Zur ALSIceBucketChallenge

Seit geraumer Zeit in aller Munde und sicherlich eine äußert erfolgreiche Aktion. Insofern sollte ich darauf mal ein kritisches Auge werfen, denn dazu sind kritische Augen ja da.
Diesmal mit tl;dr – „to long, didn’t read“ für Lesefaule am Ende (wer also die lange Schwafelei überspringen möchte).

Ziel

Die ALSIceBucketChallenge ist eine Aktion zugunsten der Forschung von ALS – einer seltenen neurodegenerativen Krankheit, bei welcher Motoneuronen absterben. Der Verlust jener für die Steuerung der Muskeln notwendigen Nervenzellen lähmt den Körper, nicht aber den Geist. Die gelähmten Muskeln entwickeln sich wegen der mangelnden Beanspruchung zurück, mit Ausnahme weniger, wozu etwa die Muskulatur der Augen gehört. Der Tod tritt häufig wegen einer Atemlämung ein. Der bekannteste Fall ist Stephan Hawking.
Die ALSIBC sollte mittels einer witzigen Aktion Spenden für die Erforschung und eventuelle Bekämpfung oder wenigstens Verzögerung der Krankheit generieren, indem Teilnehmix aufgefordert werden, sich einen Eimer voll Eiswasser über den Kopf schütten und/oder einen Geldbetrag an die ALS Forschung zu spenden, sowie 3 weitere Personen zu nominieren, welche dasselbe tun sollen.

 

Effekt und Wert

Trivial in Anbetracht der Medienaufmerksamkeit gerade in sozialen Netzwerken sollte sein, dass mit der Challenge bedeutende Geldbeträge gespendet werden. Insbesondere Stars spenden natürlich große Beträge, aber auch der Schneeballeffekt und dass die allermeisten spenden, selbst wenn sie sich mit dem Eimer übergießen, sorgt auch für eine große Menge an Kleinspenden. Diese verteilen sich zudem über viele weitere Wohltätige vereine und Forschungen, nicht bloß bezogen auf ALS. Gleichwohl ist es die ALS Forschung, die am meisten Spendenzugänge verzeichnen kann.

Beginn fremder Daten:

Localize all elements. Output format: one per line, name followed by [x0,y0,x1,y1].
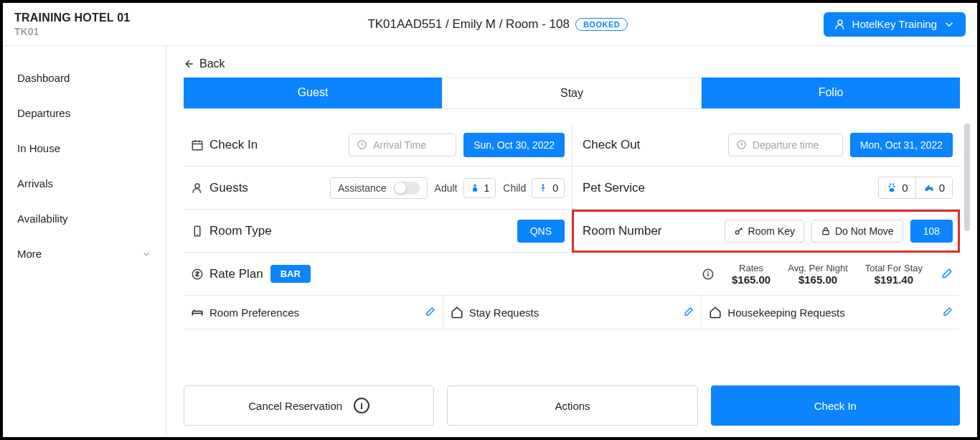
sidebar-item-label: Availability [17,212,68,225]
cancel-reservation-button[interactable]: Cancel Reservation i [184,385,434,426]
adult-count-stepper[interactable]: 1 [463,178,496,198]
sidebar-item-label: Dashboard [17,72,70,84]
dollar-icon [191,268,204,281]
svg-rect-19 [823,230,829,234]
adult-count: 1 [484,182,490,194]
svg-point-11 [889,185,891,187]
edit-icon[interactable] [682,306,694,318]
sidebar-item-arrivals[interactable]: Arrivals [3,166,166,201]
sidebar-item-departures[interactable]: Departures [3,95,166,131]
arrow-left-icon [184,58,195,70]
arrival-time-input[interactable]: Arrival Time [349,134,456,156]
hk-requests-label: Housekeeping Requests [727,306,844,319]
bed-icon [191,306,204,319]
guests-label: Guests [209,181,248,195]
checkout-date-button[interactable]: Mon, Oct 31, 2022 [850,133,953,157]
actions-button[interactable]: Actions [447,385,697,426]
svg-point-18 [735,230,739,234]
chevron-down-icon [141,249,151,259]
svg-rect-2 [192,141,202,149]
svg-point-12 [893,185,895,187]
room-number-label: Room Number [583,224,662,238]
person-icon [191,182,204,195]
breadcrumb: TK01AAD551 / Emily M / Room - 108 [367,17,570,32]
status-badge: BOOKED [575,18,628,31]
svg-point-10 [542,184,545,186]
clock-icon [357,139,367,150]
sidebar-item-label: Arrivals [17,177,53,189]
rate-plan-code[interactable]: BAR [270,265,311,283]
room-key-button[interactable]: Room Key [725,220,804,243]
device-icon [191,225,204,238]
pet-count-1: 0 [902,182,908,194]
hotel-name: TRAINING HOTEL 01 [14,11,172,24]
child-icon [538,183,548,193]
room-key-label: Room Key [748,225,795,237]
pet-service-control[interactable]: 0 0 [878,177,953,199]
sidebar-item-dashboard[interactable]: Dashboard [3,60,166,95]
svg-point-14 [892,183,894,184]
chevron-down-icon [943,18,956,31]
svg-point-15 [890,188,895,192]
room-prefs-label: Room Preferences [209,306,299,319]
child-label: Child [503,182,526,194]
checkout-label: Check Out [583,138,640,152]
user-menu-dropdown[interactable]: HotelKey Training [824,12,966,37]
lock-icon [821,226,831,236]
arrival-placeholder: Arrival Time [373,139,426,151]
svg-point-9 [473,184,476,187]
pet-service-label: Pet Service [583,181,645,195]
check-in-button[interactable]: Check In [711,385,960,426]
sidebar-item-label: More [17,248,42,260]
svg-point-0 [838,20,842,24]
edit-icon[interactable] [424,306,435,318]
edit-icon[interactable] [941,306,953,318]
total-label: Total For Stay [865,263,923,273]
service-animal-icon [923,182,935,194]
switch-icon [394,182,420,195]
room-number-button[interactable]: 108 [910,220,953,243]
pet-count-2: 0 [939,182,945,194]
key-icon [734,226,744,236]
svg-point-23 [708,271,709,272]
total-value: $191.40 [865,273,923,286]
back-button[interactable]: Back [166,46,977,78]
rates-value: $165.00 [732,273,771,286]
assistance-label: Assistance [338,182,387,194]
svg-point-13 [890,183,891,184]
sidebar-item-inhouse[interactable]: In House [3,131,166,166]
checkin-label: Check In [209,138,258,152]
scrollbar[interactable] [964,123,970,374]
calendar-icon [191,139,204,151]
adult-label: Adult [435,182,458,194]
assistance-toggle[interactable]: Assistance [330,177,428,199]
sidebar-item-more[interactable]: More [3,236,166,271]
apn-value: $165.00 [788,273,848,286]
user-label: HotelKey Training [852,18,937,30]
house-icon [451,306,463,319]
sidebar-item-availability[interactable]: Availability [3,201,166,236]
sidebar-item-label: In House [17,142,60,154]
rate-plan-label: Rate Plan [209,267,263,281]
child-count: 0 [552,182,558,194]
tab-guest[interactable]: Guest [184,78,442,108]
rates-label: Rates [732,263,771,273]
do-not-move-label: Do Not Move [835,225,894,237]
cancel-label: Cancel Reservation [248,400,342,412]
stay-requests-label: Stay Requests [469,306,540,319]
departure-placeholder: Departure time [753,139,819,151]
clock-icon [736,139,747,150]
sidebar-item-label: Departures [17,107,70,119]
tab-stay[interactable]: Stay [442,78,701,108]
info-icon[interactable] [702,268,715,281]
edit-icon[interactable] [940,268,953,281]
adult-icon [470,183,480,193]
checkin-date-button[interactable]: Sun, Oct 30, 2022 [463,133,565,157]
do-not-move-button[interactable]: Do Not Move [811,220,903,243]
paw-icon [886,182,897,194]
room-type-button[interactable]: QNS [517,220,565,243]
child-count-stepper[interactable]: 0 [532,178,565,198]
departure-time-input[interactable]: Departure time [728,134,843,156]
svg-point-8 [195,184,199,188]
tab-folio[interactable]: Folio [701,78,960,108]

Die Spenden dürften bis zum Ende der Challenge problemlos einen ansehnlichen 9stelligen Betrag erreichen. Hinzu kommt der virtuelle Wert der Aktion selbst, welche über die sozialen Netzwerke verteilt ohne jegliche Investition in Werbung eine globale Aufmerksamkeit generierte. Der Wert einer solchen lässt sich zu mindestens für mich ohne Wirtschaftskenntnisse schwer schätzen. Ich behaupte daher einfach mal, dass es durchaus ein 7 bis 8stelliger Betrag sein dürfte, wäre dies Aufmerksamkeit versucht worden mit Werbung zu erreichen. Hinsichtlich der aquirierten Spendengelder, könnte man wenigstens eine Stelle aufrechnen, wenn nicht mehr. Und ja, bei mehr Stellen würden die theoretischen Werbungskosten die eigentlichen Spendengelder übersteigen – das entspringt meiner Vermutung, dass bloße Werbung und Aufmerksamkeitskampagnen viele der aktuellen Spendix nicht zum Spenden animiert hätten.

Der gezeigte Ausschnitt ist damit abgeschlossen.